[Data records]
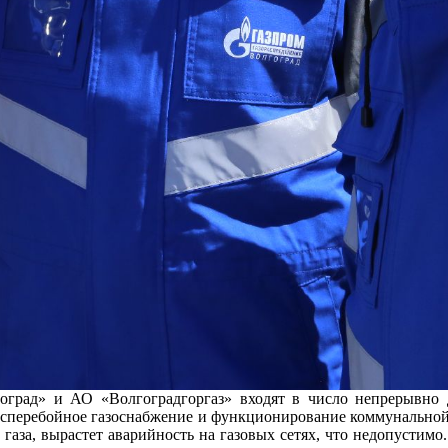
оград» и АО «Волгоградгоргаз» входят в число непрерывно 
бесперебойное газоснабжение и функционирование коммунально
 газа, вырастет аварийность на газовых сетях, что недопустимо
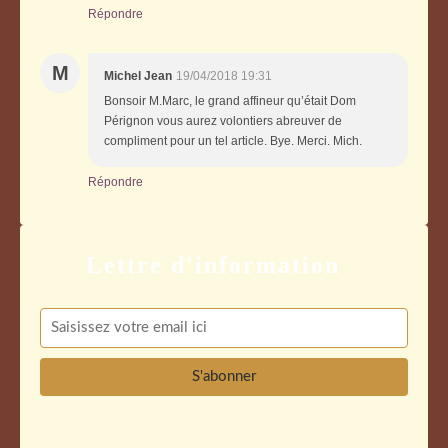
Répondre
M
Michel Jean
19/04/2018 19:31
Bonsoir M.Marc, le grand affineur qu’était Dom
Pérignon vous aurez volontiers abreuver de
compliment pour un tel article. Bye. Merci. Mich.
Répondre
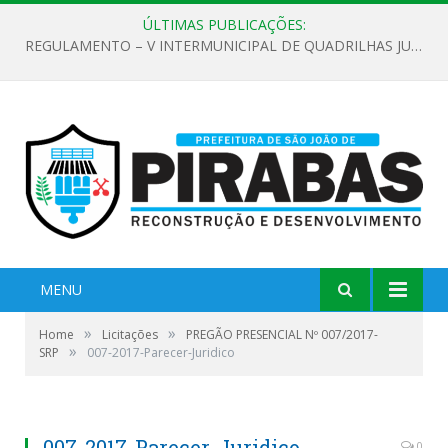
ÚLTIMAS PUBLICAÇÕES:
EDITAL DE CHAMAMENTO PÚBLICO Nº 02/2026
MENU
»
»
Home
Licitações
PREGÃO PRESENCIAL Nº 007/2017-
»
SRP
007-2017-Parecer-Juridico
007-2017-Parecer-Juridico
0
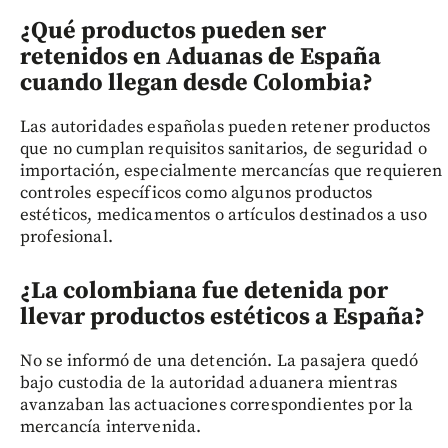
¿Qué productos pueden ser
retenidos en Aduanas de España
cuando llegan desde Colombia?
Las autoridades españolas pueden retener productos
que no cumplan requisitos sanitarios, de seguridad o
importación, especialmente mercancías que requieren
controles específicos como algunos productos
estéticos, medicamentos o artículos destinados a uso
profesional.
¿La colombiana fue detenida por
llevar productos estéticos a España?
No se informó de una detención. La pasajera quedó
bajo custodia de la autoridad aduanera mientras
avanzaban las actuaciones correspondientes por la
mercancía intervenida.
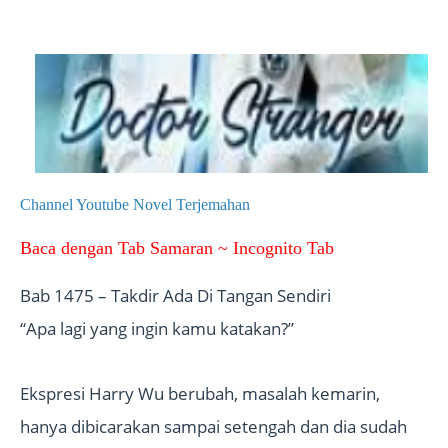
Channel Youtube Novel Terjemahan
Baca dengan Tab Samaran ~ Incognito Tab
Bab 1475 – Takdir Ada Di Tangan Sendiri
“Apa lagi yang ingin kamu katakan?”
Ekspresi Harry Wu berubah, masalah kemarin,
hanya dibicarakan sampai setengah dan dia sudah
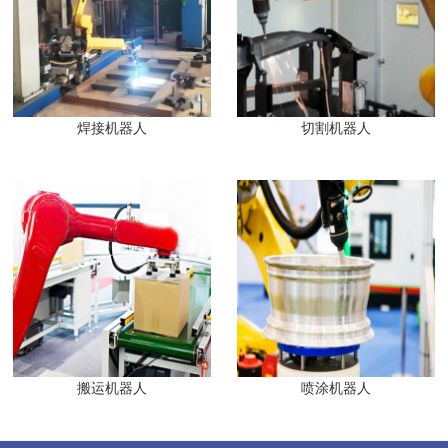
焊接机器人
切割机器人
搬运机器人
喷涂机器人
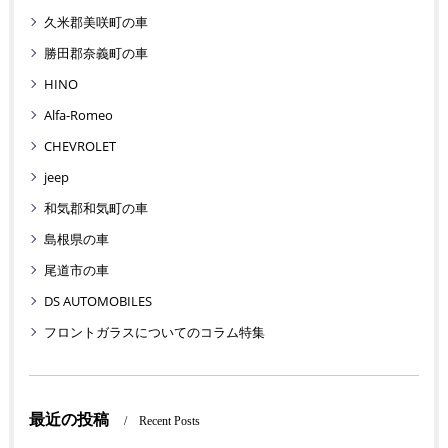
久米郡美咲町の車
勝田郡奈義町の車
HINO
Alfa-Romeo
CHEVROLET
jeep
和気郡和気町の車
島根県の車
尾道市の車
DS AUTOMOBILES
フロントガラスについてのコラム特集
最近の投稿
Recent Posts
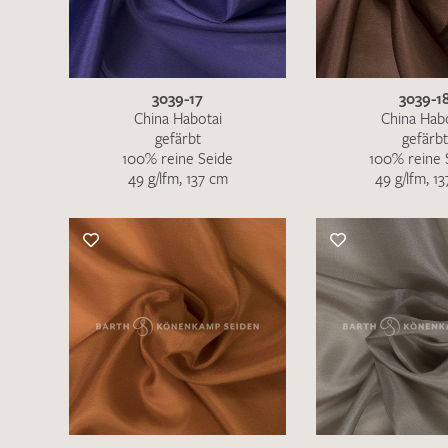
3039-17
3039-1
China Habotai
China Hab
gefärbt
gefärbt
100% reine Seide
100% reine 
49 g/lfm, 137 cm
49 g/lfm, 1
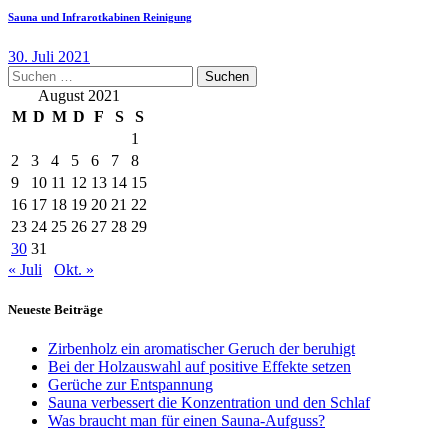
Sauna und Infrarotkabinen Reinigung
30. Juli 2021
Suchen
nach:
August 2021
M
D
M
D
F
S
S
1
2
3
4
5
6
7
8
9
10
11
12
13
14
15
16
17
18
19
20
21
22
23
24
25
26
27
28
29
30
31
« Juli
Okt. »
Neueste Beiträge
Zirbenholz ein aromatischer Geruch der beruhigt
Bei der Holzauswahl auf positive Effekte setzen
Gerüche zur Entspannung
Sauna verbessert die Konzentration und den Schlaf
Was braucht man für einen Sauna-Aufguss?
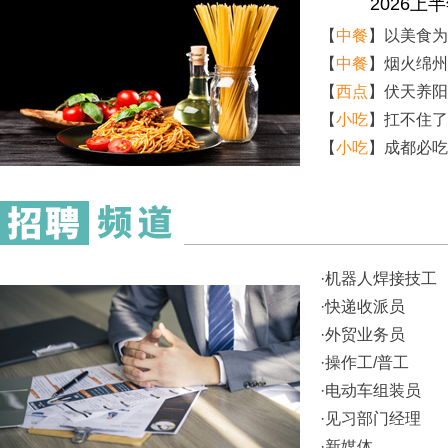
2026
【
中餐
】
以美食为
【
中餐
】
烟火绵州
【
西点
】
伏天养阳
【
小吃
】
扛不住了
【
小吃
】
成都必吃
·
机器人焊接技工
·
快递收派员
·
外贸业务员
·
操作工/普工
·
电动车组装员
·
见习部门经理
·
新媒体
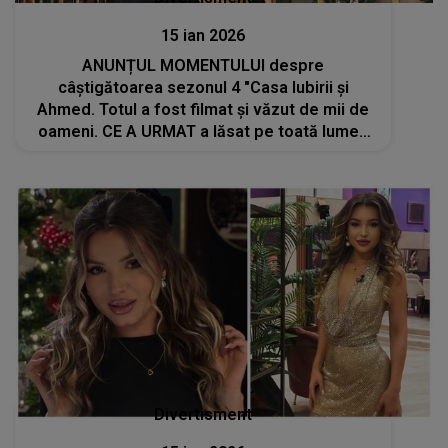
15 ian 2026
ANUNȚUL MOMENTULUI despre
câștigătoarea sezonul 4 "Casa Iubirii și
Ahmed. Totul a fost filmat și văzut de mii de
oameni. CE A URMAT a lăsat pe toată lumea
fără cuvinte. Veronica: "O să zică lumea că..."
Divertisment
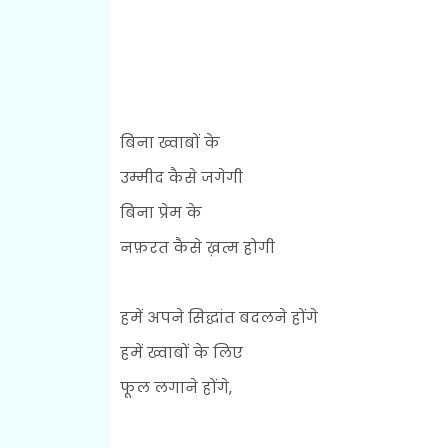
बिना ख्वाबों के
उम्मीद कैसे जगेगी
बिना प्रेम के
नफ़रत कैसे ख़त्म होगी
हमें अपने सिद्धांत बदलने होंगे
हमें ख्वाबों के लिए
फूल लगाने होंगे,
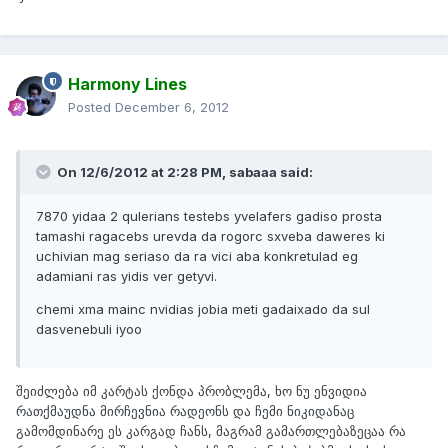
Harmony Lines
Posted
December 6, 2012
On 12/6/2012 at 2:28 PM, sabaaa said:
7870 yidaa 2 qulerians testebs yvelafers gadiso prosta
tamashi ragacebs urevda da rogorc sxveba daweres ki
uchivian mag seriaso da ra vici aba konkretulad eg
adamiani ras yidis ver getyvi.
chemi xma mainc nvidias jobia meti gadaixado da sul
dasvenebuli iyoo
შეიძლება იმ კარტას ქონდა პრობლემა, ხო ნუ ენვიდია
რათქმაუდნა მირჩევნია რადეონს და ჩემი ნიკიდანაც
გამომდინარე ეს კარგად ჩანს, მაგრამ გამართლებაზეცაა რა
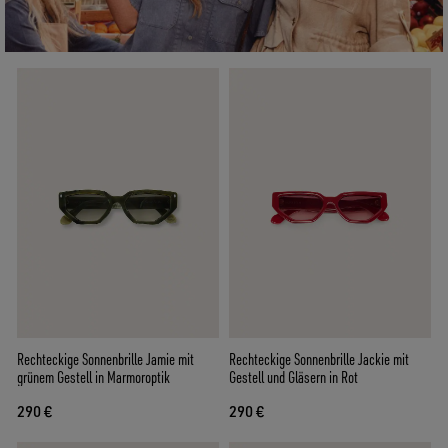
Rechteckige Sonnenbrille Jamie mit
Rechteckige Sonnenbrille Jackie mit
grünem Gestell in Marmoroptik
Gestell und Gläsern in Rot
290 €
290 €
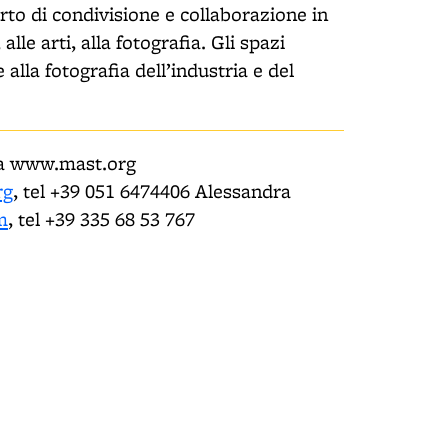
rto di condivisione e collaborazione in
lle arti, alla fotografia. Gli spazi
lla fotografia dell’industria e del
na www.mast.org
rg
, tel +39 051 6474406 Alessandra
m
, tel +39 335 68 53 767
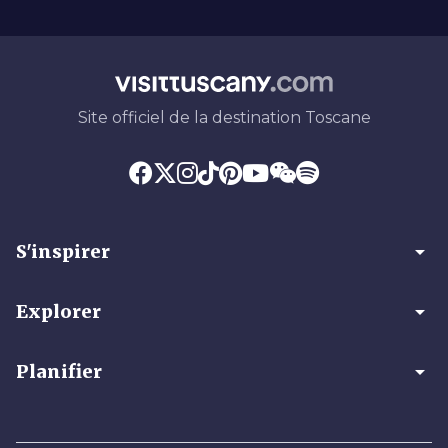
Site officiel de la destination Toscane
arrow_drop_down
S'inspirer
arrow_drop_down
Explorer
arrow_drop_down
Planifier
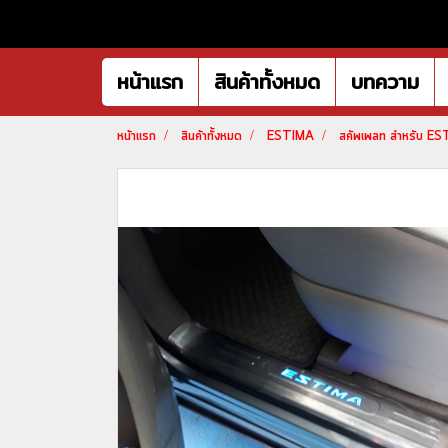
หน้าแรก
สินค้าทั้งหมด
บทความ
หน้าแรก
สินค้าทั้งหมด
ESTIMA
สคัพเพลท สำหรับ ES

The task:
Leaving the images out, return every record exactly.

The completed task:
оград» и АО «Волгоградгоргаз» входят в число непрерывно 
бесперебойное газоснабжение и функционирование коммунально
 газа, вырастет аварийность на газовых сетях, что недопустимо
Répondre
M
Michel Jean
19/04/2018 19:31
Bonsoir M.Marc, le grand affineur qu’était Dom
Pérignon vous aurez volontiers abreuver de
compliment pour un tel article. Bye. Merci. Mich.
Répondre
ÚLTIMAS PUBLICAÇÕES:
EDITAL DE CHAMAMENTO PÚBLICO Nº 02/2026
MENU
»
»
Home
Licitações
PREGÃO PRESENCIAL Nº 007/2017-
»
SRP
007-2017-Parecer-Juridico
007-2017-Parecer-Juridico
0
¿Qué productos pueden ser
retenidos en Aduanas de España
cuando llegan desde Colombia?
Las autoridades españolas pueden retener productos
que no cumplan requisitos sanitarios, de seguridad o
importación, especialmente mercancías que requieren
controles específicos como algunos productos
estéticos, medicamentos o artículos destinados a uso
profesional.
¿La colombiana fue detenida por
llevar productos estéticos a España?
No se informó de una detención. La pasajera quedó
bajo custodia de la autoridad aduanera mientras
avanzaban las actuaciones correspondientes por la
mercancía intervenida.
Channel Youtube Novel Terjemahan
Baca dengan Tab Samaran ~ Incognito Tab
Bab 1475 – Takdir Ada Di Tangan Sendiri
“Apa lagi yang ingin kamu katakan?”
Ekspresi Harry Wu berubah, masalah kemarin,
hanya dibicarakan sampai setengah dan dia sudah
焊接机器人
切割机器人
搬运机器人
喷涂机器人
久米郡美咲町の車
勝田郡奈義町の車
HINO
Alfa-Romeo
CHEVROLET
jeep
和気郡和気町の車
島根県の車
尾道市の車
DS AUTOMOBILES
フロントガラスについてのコラム特集
最近の投稿
Recent Posts
3039-17
3039-1
China Habotai
China Hab
gefärbt
gefärbt
100% reine Seide
100% reine 
49 g/lfm, 137 cm
49 g/lfm, 1
Sauna und Infrarotkabinen Reinigung
30. Juli 2021
Suchen
nach:
August 2021
M
D
M
D
F
S
S
1
2
3
4
5
6
7
8
9
10
11
12
13
14
15
16
17
18
19
20
21
22
23
24
25
26
27
28
29
30
31
« Juli
Okt. »
Neueste Beiträge
Zirbenholz ein aromatischer Geruch der beruhigt
Bei der Holzauswahl auf positive Effekte setzen
Gerüche zur Entspannung
Sauna verbessert die Konzentration und den Schlaf
Was braucht man für einen Sauna-Aufguss?
2026
【
中餐
】
以美食为
【
中餐
】
烟火绵州
【
西点
】
伏天养阳
【
小吃
】
扛不住了
【
小吃
】
成都必吃
·
机器人焊接技工
·
快递收派员
·
外贸业务员
·
操作工/普工
·
电动车组装员
·
见习部门经理
·
新媒体
15 ian 2026
ANUNȚUL MOMENTULUI despre
câștigătoarea sezonul 4 "Casa Iubirii și
Ahmed. Totul a fost filmat și văzut de mii de
oameni. CE A URMAT a lăsat pe toată lumea
fără cuvinte. Veronica: "O să zică lumea că..."
Divertisment
बिना ख्वाबों के
उम्मीद कैसे जगेगी
बिना प्रेम के
नफ़रत कैसे ख़त्म होगी
हमें अपने सिद्धांत बदलने होंगे
हमें ख्वाबों के लिए
फूल लगाने होंगे,
Harmony Lines
Posted
December 6, 2012
On 12/6/2012 at 2:28 PM, sabaaa said:
7870 yidaa 2 qulerians testebs yvelafers gadiso prosta
tamashi ragacebs urevda da rogorc sxveba daweres ki
uchivian mag seriaso da ra vici aba konkretulad eg
adamiani ras yidis ver getyvi.
chemi xma mainc nvidias jobia meti gadaixado da sul
dasvenebuli iyoo
შეიძლება იმ კარტას ქონდა პრობლემა, ხო ნუ ენვიდია
რათქმაუდნა მირჩევნია რადეონს და ჩემი ნიკიდანაც
გამომდინარე ეს კარგად ჩანს, მაგრამ გამართლებაზეცაა რა
Rechteckige Sonnenbrille Jamie mit
Rechteckige Sonnenbrille Jackie mit
grünem Gestell in Marmoroptik
Gestell und Gläsern in Rot
290 €
290 €
rto di condivisione e collaborazione in
lle arti, alla fotografia. Gli spazi
lla fotografia dell’industria e del
na www.mast.org
rg
, tel +39 051 6474406 Alessandra
m
, tel +39 335 68 53 767
Site officiel de la destination Toscane
arrow_drop_down
S'inspirer
arrow_drop_down
Explorer
arrow_drop_down
Planifier
หน้าแรก
สินค้าทั้งหมด
บทความ
หน้าแรก
สินค้าทั้งหมด
ESTIMA
สคัพเพลท สำหรับ ES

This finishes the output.